2.3 Hi-C scaffolding
The contigs generated by the preliminary genome assembly required filling of gaps and anchoring on the putative chromosomes. The initial contigs were piped into the Hi-C assembly workflow, and the signals of chromatin interactions were captured to construct chromosomes. In brief, the putative Hi-C junctions were aligned by the unique mapped read pairs using BWA-MEM (version 0.7.10-r789) (Li & Durbin, 2009). The paired reads uniquely mapped to the assembly were called the valid interaction pairs, and they were used for the Hi-C scaffolding. Other invalid reads included reads of self-ligation and non-ligation; dangling ends were filtered out using HiC-Pro (version 2.10.0) (Servant, et al., 2015).

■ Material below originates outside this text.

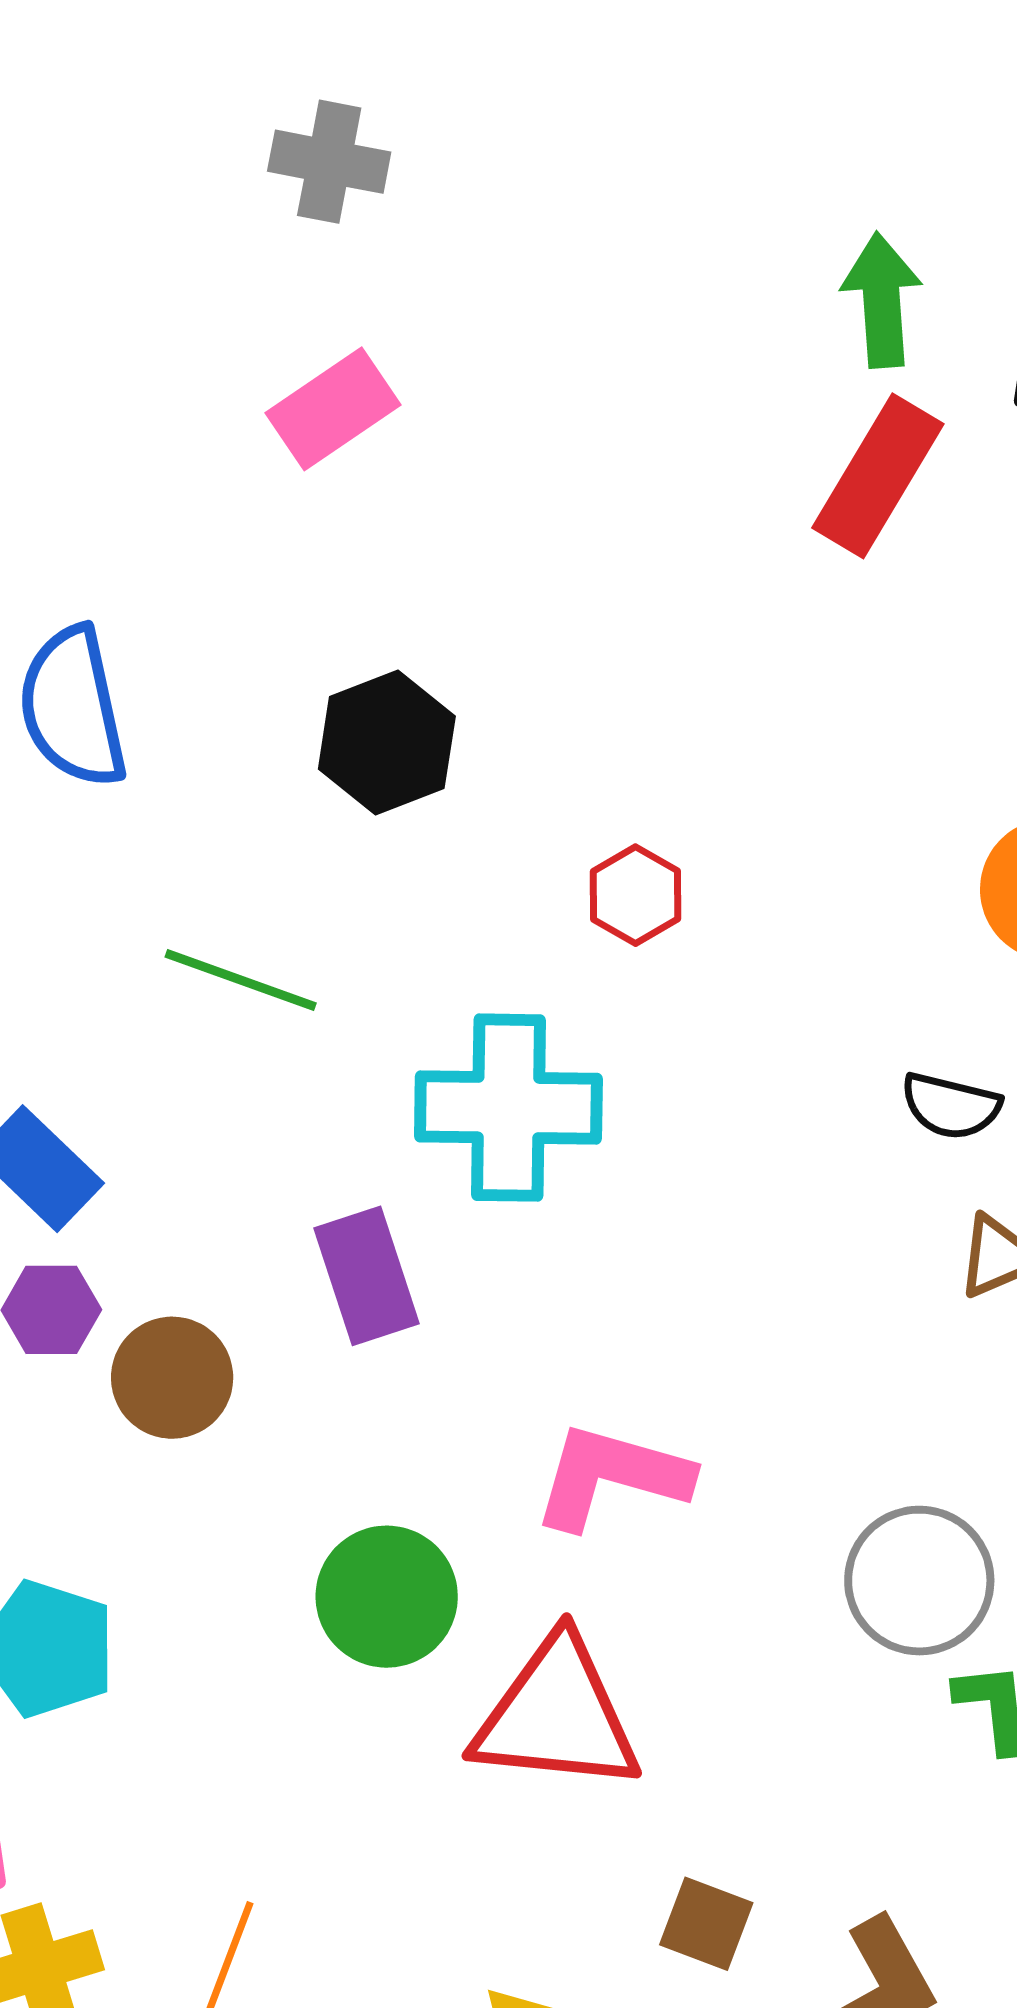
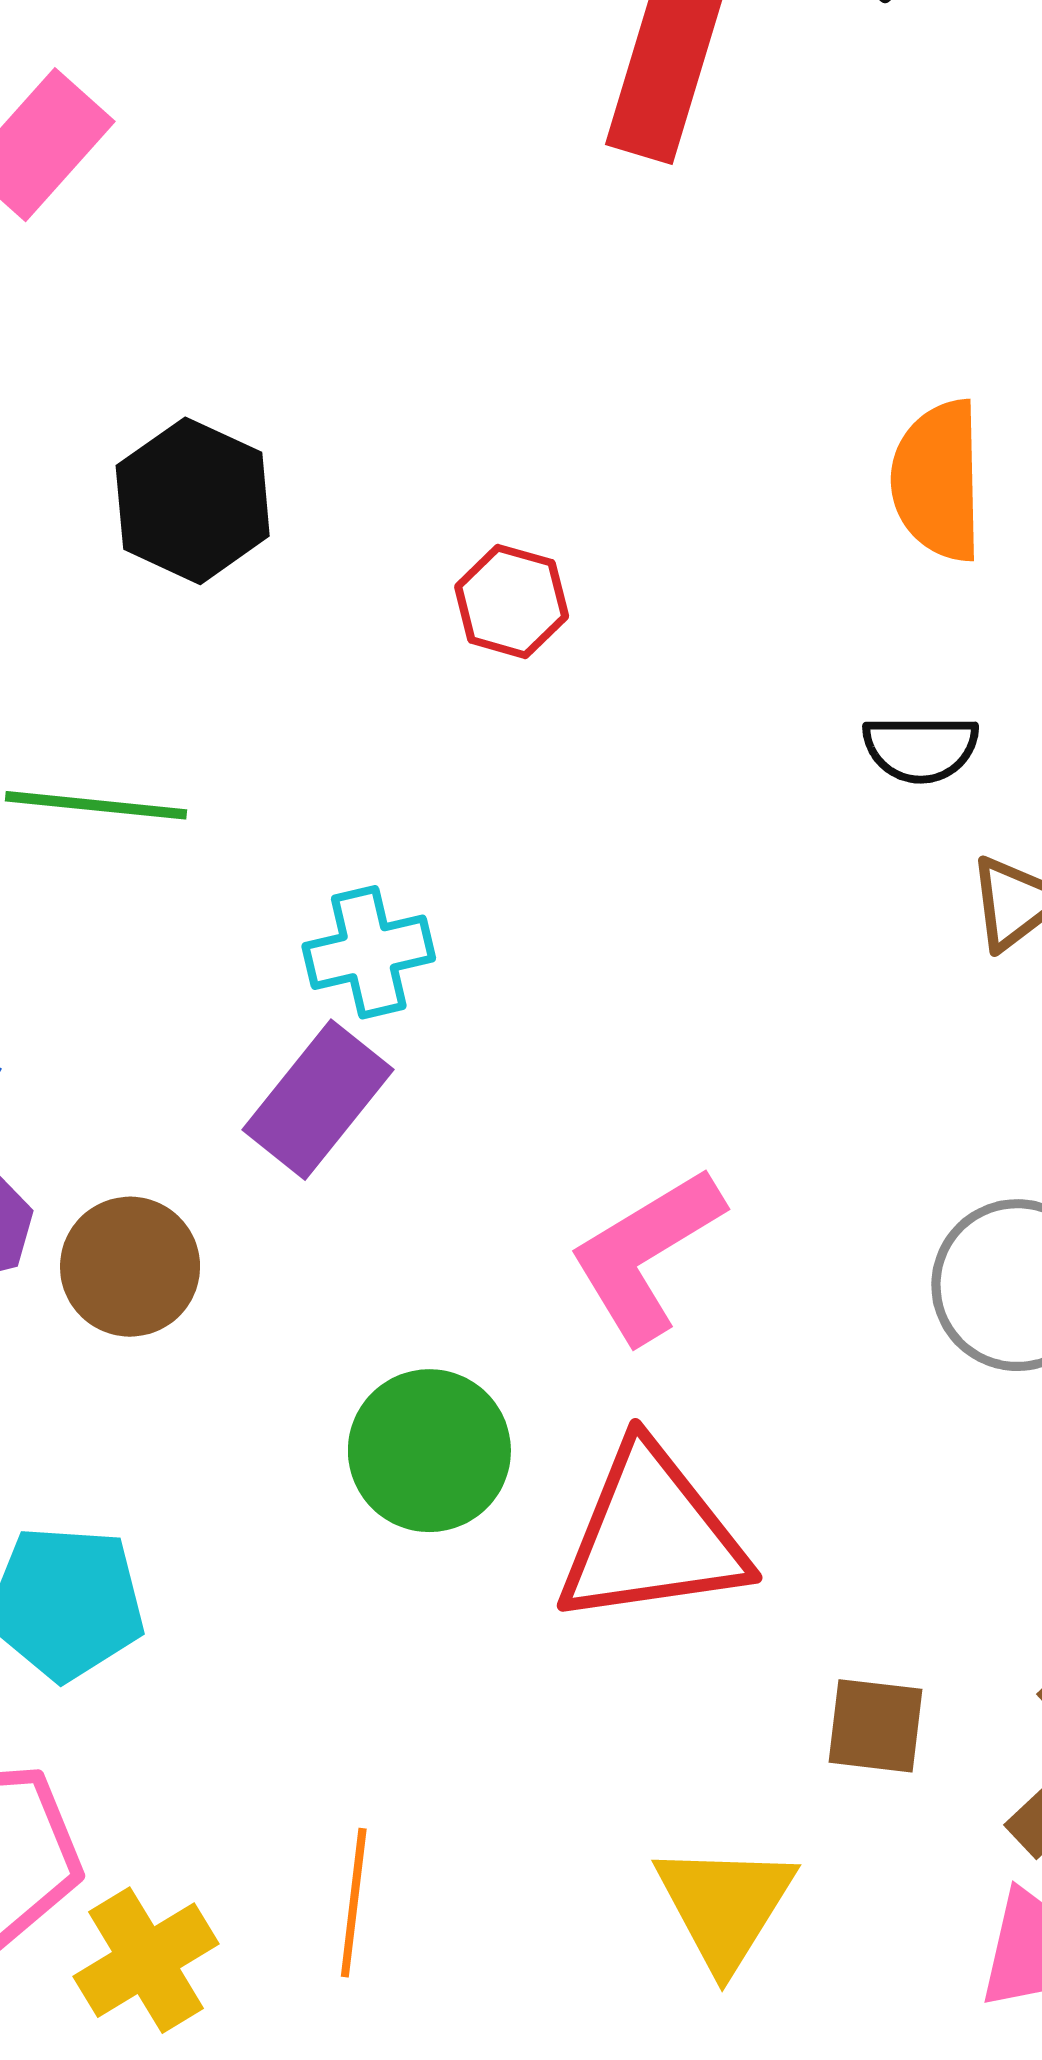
cyan cross: (508, 1108) -> (369, 952), moved, size x0.6
purple rectangle: (367, 1276) -> (318, 1100), turned 71
pink L-shape: (611, 1476) -> (646, 1255), turned -33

The Hi-C reassembly broke the contigs into 50 kb fragments, and the regions that were mismatched to the initial assembly or could not be restored were listed as candidate error areas. The genome was subjected to a final round of error correction, and the gaps were filled during this round. The reassembled and corrected contigs were divided into ordered, oriented, and anchored groups by LACHESIS (Burton et al., 2013) with the parameters CLUSTER_MIN_RE_SITES = 33; CLUSTER_MAX_LINK_DENSITY = 2; CLUSTER_NONINFORMATIVE_RATIO = 2; ORDER_MIN_N_RES_IN_TRUN = 29, and ORDER_MIN_N_RES_IN_SHREDS = 29, automatically resulting in putative chromosomes. The gaps generated during the Hi-C assembly were refilled using LR GapCloser (version 1.1) (Xu et al., 2019).
2.4 Genome quality evaluation and repeats analysis
The genome of C. fluminea was aligned to the actinopterygii database (odb9) comprising 978 conservative core genes by BUSCO (version 3.0) (Simao, Waterhouse, Ioannidis, Kriventseva, & Zdobnov, 2015). The eukaryotic conserved genes for the clam were searched in the database to evaluate the completeness of the genome. The CEGMA Database comprising 458 conserved core genes of eukaryotes was searched in the same way using CEGMA (version 2.5) (Parra, Bradnam, & Korf, 2007). Additionally, another evaluation was applied to the Illumina short-read alignments to map to the assembled genome of the clam using BWA-MEM (version 0.7.10-r789) (Li & Durbin, 2009).
There are two main types of repeats, retrotransposons (Class I in our analysis) and transposons (Class II in our analysis). We constructed a specific repeats database for repeat prediction using LTR-FINDER (version 1.05) (Xu & Wang, 2007) and RepeatScout (version 1.0.5) (Price, Jones, & Pevzner, 2005) followed by the identification and classification for repeats by PASTEClassifer (version 1.0) (Hoede et al., 2014). The species-specific repeats library for the clam genome was successfully generated by aggregating our prediction and Repbase (19.06) (Bao, Kojima, & Kohany, 2015). LTR characteristics for the clam were processed by RepeatMasker (version 4.0.6) (Tarailo-Graovac & Chen, 2009).